Think about it. Men doing the tough guy thing, working and sweating and cursing and hating it, and women doing the subservient thing, and the co-dependent thing – living that way is our punishment. We weren’t created that way. It says we were created to be partners, to be helpers, for each other. Anything else is the result of our rejection of what God intended.

A generation or so before my grandmothers were born, a Quaker woman, Lucretia Mott, said, “I long for the day when my sisters will rise, and occupy the sphere to which they are called by their high nature and destiny.” (Speech, 1840)

Those words galvanized women – and men! – by the millions, to think about and work for women’s rights.
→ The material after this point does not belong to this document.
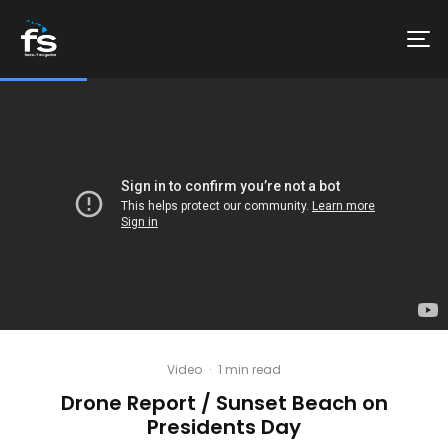
Video
·
1 min read
Drone Report / Sunset Beach on
Presidents Day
I also always love Lucretia Mott’s other comment, “Many of the opposers of Women’s Rights who bid us obey the bachelor Saint Paul, themselves reject his counsel. He advised them not to marry.”

A hundred and fifty years ago, Quaker meetinghouses were built with separate entrances for men and women, and women and men sat on different sides of the worship room. You can still see that, in the old meetinghouse right next door.

It wasn’t because men were good and women were bad. It was because Quakers believed men and women were equal. Women had their own ministers, their own monthly meeting for business, and controlled their own money.

Eventually, the practice of separation was laid down, and we did things together. But it was a testimony of the equality of women and men, and I’d like to think we still uphold that testimony today.

I doubt that Springfield Friends would have survived if it weren’t for all the strong, hard-working, intelligent and gifted women in our meeting over the years. As we celebrate Mother’s Day, I’d like you to think about where we’d be without them.